Thus each unique experiment is only represented by one point in
Figure~\ref{exlife}.
Research experiment life is heavy-tailed with almost
51\% of experiments lasting less than 10 minutes. Conversely, only 1.4\%
of class experiments last less than 10 minutes. To verify our hypothesis
that short research experiment life is due to users trying to determine
the best setting for their purpose we examined the percentage of short
experiments that are followed by longer experiments in the same project.
If we define "short" as lasting 10 minutes or less 3,835 out of 3,846
(or 99\%) short research experiments are followed by a longer experiment
in the same project. Similarly, we investigated how many short
experiments are preceded by a long experiment, hypothesizing that this
is due to the user perfecting their scripts and automating the
experiment so that it can run under 10 minutes. This time 3,839 out of
3,846 (or 99\%) short research experiments were preceded by a longer
experiment. We conclude that short research experiments occur often in
the middle of experimentation stream when users want to either
investigate new setup or they have sufficiently automated their
experiments that they can finish quickly.
\begin{figure}[htbp]
\begin{center}
\includegraphics[width=5in]{figs/exlife.pdf}
\caption{Experiment life distribution}
\label{exlife}
\end{center}
\end{figure}
To validate this theory that short experiments are somehow related to longer, more useful
experiments we investigated the minimum elapsed time between a short experiment and
a longer one either following it or preceding it. Figure \ref{gaps} shows the \textit{cdf} of
these time intervals. About half of the short experiments are performed within an hour of
a longer experiment, and 96\% are performed within a day of a longer experiment. This validates
our theory.
\begin{figure}[htbp]
\begin{center}
\includegraphics[width=5in]{figs/gaps.pdf}
\caption{Gap duration between a small experiment and a large one}
\label{gaps}
\end{center}
\end{figure}
\subsubsection{Project Size}
Figure~\ref{projsize} shows the project size in number of unique
experiments (one experiment can be allocated resources multiple times but it
still accounts for only one data point) for class and research projects.
We notice that most projects have a small number of experiments: 56\% of
research projects have less than 10 experiments and 23\% of class
projects have less than 10 experiments. Again this distribution is
heavy-tailed with a few projects generating hundreds of experiments.
Distributions of the number of allocations per project (Figure
\ref{projswap} exhibit are similarly heavy-tailed.
\begin{figure}[htbp]
\begin{center}
\includegraphics[width=5in]{figs/projsize.pdf}
\caption{Number of experiments per project}
\label{projsize}
\end{center}
\end{figure}
\begin{figure}[htbp]
\begin{center}
\includegraphics[width=5in]{figs/projswap.pdf}
\caption{Number of allocations per project}
\label{projswap}
\end{center}
\end{figure}
\subsubsection{Project Lifetime}
Figure \ref{projlife} shows the distribution of project lifetime,
from the first to the last event (experiment creation, resource allocation, resource release, modification).
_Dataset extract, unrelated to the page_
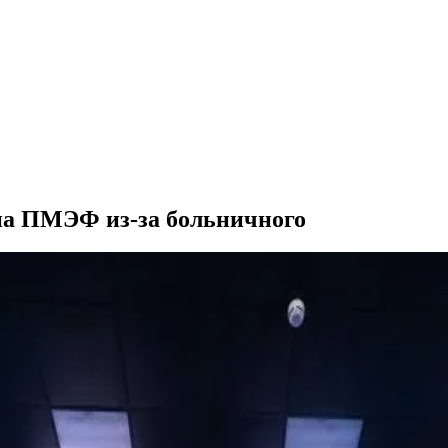
 на ПМЭФ из-за больничного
We notice that the smallest lifetime is 46 days,
with more than half of the research projects being active for more than
2.5 years and one third of class projects being active for more than a
year. Coupled with project activity data such as number of experiments
and number of resource allocation, and with experiment activity data such as
duration this shows that people use testbeds in multiple short visits
spread over a long time period.
Additionally, we found that
a significant number of projects are created but never used, that is,
not a single experiment is created within these projects.
The percentages are: 24\% for DETER~\cite{Deter}, 24\% for Emulab~\cite{Emulab}
and 11\% for Schooner-WAIL testbeds~\cite{Wail}.
We contacted the PIs of these unused DETER projects to understand their reasons for not using the
testbed and the responses we received can be broadly classified as:
\begin{enumerate}
\item Found that simulation or live deployment are better fit with my research,
\item Couldn't find sponsors or students for the project
\item Expected there was some specific software or hardware in the testbed, which proved wrong, and
\item Didn't really need to create experiments since the goal was simply to learn how to make a testbed on our own
\end{enumerate}
We are still investigating root causes of this phenomenon but the fact
that we observe these trends across very different testbeds points to the fact that
testbeds need better experimentation tools to eliminate many
cases under (1) and (3) categories. Having an ability to retire and resurrect projects would help
better accounting by eliminating projects in (2) category and having a special project type for
people that seek to build testbeds would eliminate projects in (4) category.
\begin{figure}[htbp]
\begin{center}
\includegraphics[width=5in]{figs/projlife.pdf}
\caption{Project lifetime}
\label{projlife}
\end{center}
\end{figure}
\subsection{User activity patterns}
User measures (TODO)
\subsection*{User Activity Patterns}
We define an "active" user as a user that has manipulated (created,
allocated, released, modified) an experiment within a project that
he belongs to. Figure \ref{projauser} plots the percentage of active users
in a project against the number of project members for research and
class projects. We notice that for small projects ($<$10 members for
research projects and $<$ 50 members for classes) percentage of active
users varies widely. The lowest percentage of active research users is
20\% while it is 3\% for class users. For large projects, however, a
large percentage of users is active. This effect is counterintuitive and
requires further investigation.
\begin{figure}[htbp]
\begin{center}
\includegraphics[width=5in]{figs/clprojauser.pdf}
\includegraphics[width=5in]{figs/resprojauser.pdf}
\caption{Percentage of active users among all members in class and research projects}
\label{projauser}
\end{center}
\end{figure}
Additionally, we found
some number of users never manipulate
(create, allocate or release resources, modify) an experiment .
The percentages are: 10\% for DETER and 15\% for Schooner-WAIL.
Closer investigation shows three causes of such behavior:
\begin{enumerate}
\item Users tend to open duplicate accounts if they forget their password and
can't retrieve it the regular way or if they change institution affiliation
\item PIs tend to create projects but do not manipulate experiments -- their students/employees do
\item Students in class projects may work with an experiment already
set up by the instructor or TA
\end{enumerate}
Cause (1) is preventable with better account management from testbed ops. Cause (2) can be easily identified and corresponding user records taken out of the statistics. Testbeds need better accounting to detect behavior due to cause (3).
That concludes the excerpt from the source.